Picking a Glucose-Lowering Drug: Comparison of Clinical Outcomes and Adverse Events
What is the relative efficacy and safety associated with glucose-lowering drugs including insulin?
The authors of this meta-analysis included randomized clinical trials comparing two individual glucose-lowering drug classes for treatment of type 2 diabetes. Eligible trials included those in which treatment was given for 24 weeks or longer. The association of drug treatment with cardiovascular mortality was the primary endpoint.
Overall, 301 randomized clinical trials involving 118,094 patients were eligible for inclusion in this review. There were no significant differences in associations between any drug class as monotherapy, dual therapy, or triple therapy with odds of cardiovascular or all-cause mortality. There were no significant differences between any drug class when added to metformin for odds of all-cause mortality, serious adverse events, myocardial infarction, or stroke, with the exception of lower odds of stroke associated with metformin and dipeptidyl peptidase 4 (DPP-4) inhibitor versus metformin and sulfonylurea (odds ratio, 0.47; 95% confidence interval, 0.23-0.95).

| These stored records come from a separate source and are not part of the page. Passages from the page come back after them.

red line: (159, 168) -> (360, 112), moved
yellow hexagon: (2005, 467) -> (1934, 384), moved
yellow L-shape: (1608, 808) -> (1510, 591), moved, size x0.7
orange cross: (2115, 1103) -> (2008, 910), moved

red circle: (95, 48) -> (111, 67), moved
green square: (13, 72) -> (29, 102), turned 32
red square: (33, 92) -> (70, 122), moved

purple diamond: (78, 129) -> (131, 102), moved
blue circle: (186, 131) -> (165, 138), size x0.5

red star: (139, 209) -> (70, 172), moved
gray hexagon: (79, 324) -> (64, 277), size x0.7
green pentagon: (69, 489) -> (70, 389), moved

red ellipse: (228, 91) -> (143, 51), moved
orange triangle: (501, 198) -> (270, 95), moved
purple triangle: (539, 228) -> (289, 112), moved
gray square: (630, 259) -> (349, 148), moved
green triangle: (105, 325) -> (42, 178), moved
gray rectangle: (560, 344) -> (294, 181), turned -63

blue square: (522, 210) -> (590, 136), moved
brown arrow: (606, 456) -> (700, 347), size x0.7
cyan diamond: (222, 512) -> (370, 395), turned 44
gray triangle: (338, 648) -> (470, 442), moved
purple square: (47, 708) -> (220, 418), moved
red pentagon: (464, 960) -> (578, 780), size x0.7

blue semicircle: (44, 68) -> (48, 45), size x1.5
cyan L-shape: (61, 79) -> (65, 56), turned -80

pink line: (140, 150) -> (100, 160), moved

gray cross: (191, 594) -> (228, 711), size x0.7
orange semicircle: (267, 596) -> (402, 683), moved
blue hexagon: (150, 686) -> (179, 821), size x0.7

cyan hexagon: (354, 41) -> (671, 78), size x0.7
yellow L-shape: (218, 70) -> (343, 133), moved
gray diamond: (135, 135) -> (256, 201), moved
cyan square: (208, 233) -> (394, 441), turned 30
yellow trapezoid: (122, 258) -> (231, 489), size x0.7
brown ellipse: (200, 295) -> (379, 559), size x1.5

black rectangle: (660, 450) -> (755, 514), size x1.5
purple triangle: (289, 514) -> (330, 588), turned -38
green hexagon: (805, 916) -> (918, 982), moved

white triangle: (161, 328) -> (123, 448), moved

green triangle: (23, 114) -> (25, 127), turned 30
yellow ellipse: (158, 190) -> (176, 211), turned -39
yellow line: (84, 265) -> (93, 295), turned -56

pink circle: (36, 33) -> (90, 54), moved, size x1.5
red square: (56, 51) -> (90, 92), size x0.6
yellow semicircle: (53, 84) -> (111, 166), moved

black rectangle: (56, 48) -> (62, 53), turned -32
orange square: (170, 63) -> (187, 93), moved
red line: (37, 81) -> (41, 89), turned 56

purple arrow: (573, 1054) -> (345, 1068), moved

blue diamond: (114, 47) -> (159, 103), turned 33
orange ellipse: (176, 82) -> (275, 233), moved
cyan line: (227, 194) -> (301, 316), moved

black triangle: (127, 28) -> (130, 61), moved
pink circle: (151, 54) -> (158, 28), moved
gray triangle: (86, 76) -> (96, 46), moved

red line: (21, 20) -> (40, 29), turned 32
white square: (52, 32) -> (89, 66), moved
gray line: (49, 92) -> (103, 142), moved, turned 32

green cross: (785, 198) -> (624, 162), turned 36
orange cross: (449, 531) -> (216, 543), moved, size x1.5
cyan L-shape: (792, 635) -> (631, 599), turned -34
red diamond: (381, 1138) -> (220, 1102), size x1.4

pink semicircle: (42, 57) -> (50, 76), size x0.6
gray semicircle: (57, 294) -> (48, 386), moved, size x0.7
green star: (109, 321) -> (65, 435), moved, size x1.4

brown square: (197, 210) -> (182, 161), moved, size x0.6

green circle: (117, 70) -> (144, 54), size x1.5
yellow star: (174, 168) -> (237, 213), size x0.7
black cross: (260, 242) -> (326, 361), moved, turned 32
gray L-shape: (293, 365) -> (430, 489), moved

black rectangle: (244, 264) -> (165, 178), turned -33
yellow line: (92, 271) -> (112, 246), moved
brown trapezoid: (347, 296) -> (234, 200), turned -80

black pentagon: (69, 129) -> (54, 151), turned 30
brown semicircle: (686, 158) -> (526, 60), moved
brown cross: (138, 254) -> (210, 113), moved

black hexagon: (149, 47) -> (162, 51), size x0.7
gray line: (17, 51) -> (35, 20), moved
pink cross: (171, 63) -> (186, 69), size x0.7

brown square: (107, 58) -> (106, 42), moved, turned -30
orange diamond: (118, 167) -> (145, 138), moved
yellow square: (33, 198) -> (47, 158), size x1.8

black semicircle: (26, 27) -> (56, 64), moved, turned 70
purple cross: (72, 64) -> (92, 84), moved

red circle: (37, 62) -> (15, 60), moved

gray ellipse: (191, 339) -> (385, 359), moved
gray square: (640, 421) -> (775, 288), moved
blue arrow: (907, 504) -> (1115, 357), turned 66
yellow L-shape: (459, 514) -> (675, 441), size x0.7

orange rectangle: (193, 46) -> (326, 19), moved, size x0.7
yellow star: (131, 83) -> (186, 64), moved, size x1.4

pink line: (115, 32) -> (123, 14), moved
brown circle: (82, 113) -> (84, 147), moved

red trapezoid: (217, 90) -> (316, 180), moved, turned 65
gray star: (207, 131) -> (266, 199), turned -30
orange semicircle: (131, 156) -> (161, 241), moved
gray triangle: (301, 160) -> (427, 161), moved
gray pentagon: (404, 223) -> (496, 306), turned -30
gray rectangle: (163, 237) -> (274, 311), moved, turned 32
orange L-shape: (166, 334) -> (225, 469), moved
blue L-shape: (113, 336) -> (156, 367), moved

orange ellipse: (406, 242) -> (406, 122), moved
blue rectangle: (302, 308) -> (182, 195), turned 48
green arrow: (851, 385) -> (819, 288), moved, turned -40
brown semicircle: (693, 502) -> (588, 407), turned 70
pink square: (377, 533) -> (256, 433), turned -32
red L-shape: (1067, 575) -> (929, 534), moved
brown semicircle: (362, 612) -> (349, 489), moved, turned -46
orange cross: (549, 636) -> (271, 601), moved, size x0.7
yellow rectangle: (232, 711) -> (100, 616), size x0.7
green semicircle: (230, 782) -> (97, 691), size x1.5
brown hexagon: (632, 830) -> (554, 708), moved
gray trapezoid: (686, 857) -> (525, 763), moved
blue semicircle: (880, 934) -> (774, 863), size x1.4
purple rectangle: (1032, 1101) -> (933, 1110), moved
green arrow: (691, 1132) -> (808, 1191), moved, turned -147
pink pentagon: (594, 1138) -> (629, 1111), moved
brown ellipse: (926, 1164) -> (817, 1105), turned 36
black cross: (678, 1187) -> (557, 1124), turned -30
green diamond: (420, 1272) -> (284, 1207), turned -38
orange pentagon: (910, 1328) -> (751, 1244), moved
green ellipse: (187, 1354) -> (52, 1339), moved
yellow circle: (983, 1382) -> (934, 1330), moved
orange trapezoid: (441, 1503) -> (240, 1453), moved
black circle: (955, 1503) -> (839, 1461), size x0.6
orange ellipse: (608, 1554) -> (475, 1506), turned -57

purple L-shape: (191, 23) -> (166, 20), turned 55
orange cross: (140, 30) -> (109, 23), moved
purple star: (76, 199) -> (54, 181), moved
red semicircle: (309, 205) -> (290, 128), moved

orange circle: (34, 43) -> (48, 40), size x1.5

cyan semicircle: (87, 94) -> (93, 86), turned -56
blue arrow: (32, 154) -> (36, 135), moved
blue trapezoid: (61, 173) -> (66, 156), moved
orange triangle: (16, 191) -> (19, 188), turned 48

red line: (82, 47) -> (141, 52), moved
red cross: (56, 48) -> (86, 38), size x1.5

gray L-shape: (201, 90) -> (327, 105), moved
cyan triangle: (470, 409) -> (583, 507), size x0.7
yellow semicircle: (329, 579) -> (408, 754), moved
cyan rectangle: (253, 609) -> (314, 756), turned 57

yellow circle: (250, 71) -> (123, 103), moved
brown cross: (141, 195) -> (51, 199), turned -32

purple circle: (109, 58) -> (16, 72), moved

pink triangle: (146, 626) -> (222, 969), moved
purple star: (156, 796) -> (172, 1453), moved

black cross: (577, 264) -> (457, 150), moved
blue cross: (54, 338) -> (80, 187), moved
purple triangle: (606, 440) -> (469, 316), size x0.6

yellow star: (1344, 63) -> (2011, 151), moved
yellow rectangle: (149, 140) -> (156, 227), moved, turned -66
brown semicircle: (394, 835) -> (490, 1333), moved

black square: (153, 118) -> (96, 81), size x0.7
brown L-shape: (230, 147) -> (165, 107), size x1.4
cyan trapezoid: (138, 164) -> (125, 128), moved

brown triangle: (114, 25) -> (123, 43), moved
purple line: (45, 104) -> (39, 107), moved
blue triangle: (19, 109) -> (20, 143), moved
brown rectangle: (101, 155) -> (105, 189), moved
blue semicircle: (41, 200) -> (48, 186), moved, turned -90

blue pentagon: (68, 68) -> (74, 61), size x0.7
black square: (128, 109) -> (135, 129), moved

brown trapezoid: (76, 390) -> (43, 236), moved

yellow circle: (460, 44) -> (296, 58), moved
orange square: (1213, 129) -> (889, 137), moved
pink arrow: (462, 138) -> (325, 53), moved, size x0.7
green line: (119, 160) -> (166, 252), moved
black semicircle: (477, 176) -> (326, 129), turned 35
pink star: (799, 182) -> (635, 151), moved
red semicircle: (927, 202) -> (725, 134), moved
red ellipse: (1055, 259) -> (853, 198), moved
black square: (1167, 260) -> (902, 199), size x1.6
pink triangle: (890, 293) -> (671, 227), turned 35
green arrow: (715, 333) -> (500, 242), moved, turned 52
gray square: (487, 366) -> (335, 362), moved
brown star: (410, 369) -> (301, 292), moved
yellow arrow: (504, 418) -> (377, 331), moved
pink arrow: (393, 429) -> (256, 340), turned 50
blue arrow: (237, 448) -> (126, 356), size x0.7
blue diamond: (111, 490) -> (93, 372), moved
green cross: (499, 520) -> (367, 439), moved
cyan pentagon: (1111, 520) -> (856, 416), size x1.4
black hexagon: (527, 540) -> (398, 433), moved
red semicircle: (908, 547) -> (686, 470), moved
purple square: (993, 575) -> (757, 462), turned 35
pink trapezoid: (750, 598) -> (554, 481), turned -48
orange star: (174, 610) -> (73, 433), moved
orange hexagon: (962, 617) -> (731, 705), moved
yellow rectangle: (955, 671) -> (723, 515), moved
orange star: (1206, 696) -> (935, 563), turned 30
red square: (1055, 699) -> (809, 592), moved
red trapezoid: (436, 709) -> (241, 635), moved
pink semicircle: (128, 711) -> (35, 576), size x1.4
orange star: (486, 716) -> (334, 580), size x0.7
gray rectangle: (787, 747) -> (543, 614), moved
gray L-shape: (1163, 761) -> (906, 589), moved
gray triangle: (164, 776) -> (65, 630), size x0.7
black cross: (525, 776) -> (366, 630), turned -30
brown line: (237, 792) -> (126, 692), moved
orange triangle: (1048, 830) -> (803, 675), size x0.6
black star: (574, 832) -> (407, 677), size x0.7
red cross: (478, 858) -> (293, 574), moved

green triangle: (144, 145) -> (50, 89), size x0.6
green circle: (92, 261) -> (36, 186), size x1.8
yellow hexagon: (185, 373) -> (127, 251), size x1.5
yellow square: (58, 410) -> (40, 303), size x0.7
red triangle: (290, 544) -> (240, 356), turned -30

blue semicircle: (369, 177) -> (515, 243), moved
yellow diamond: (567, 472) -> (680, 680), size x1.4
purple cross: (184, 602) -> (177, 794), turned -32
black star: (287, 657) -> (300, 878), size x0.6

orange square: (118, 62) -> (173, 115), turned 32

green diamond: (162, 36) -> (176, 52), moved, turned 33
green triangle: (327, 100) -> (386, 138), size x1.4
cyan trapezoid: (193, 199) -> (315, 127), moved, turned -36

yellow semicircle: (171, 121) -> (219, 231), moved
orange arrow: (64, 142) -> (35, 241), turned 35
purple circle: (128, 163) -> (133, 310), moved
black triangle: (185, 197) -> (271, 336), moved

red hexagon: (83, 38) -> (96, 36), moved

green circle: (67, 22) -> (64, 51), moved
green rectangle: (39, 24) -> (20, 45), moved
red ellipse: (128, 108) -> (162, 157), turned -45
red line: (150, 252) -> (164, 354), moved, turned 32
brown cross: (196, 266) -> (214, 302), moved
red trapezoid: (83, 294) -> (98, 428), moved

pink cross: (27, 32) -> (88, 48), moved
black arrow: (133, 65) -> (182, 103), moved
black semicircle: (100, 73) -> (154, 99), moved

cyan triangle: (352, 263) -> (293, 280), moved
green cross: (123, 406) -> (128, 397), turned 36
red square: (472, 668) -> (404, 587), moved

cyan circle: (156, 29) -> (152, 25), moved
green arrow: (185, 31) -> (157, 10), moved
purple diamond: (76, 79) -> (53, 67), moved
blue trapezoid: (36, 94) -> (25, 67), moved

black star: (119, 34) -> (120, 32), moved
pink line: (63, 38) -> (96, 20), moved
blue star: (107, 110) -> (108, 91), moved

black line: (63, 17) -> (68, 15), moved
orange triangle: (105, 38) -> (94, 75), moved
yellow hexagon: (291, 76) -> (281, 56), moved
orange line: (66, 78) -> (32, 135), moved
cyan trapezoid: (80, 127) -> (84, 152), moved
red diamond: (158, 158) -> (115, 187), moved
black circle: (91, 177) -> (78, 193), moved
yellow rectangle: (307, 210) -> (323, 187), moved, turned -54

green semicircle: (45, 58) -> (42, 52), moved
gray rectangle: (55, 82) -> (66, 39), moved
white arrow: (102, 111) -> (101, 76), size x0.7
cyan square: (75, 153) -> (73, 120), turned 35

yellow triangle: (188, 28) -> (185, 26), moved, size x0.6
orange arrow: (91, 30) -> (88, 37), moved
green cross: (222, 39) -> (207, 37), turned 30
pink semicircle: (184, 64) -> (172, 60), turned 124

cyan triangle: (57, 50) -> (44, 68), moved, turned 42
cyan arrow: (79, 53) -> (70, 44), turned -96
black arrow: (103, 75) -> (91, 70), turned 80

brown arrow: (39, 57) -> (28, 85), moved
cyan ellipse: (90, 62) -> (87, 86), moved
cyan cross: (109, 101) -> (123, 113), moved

There were not significant differences in the associations between any of nine available classes of glucose-lowering drugs (alone or in combination) and the risk of cardiovascular or all-cause mortality.
This is a valuable study, albeit limited by disadvantages inherent to meta-analyses, which established that there are no differences in the associations between glucose-lowering drugs alone or in combination with odds of cardiovascular mortality, all-cause mortality, or myocardial infarction. Such findings are important given the overall uncertainty about the association of drug treatment with cardiovascular outcomes. These results also corroborate recommendations to use metformin monotherapy as initial treatment for patients with type 2 diabetes. Nonetheless, and as the authors summarize in their discussion, ‘A central finding in this meta-analysis was that despite more than 300 available clinical trials involving nearly 120,000 adults and 1.4 million patients-months of treatment, there was limited evidence that any glucose-lowering drug stratified by coexisting treatment prolonged life expectance or prevented cardiovascular disease.’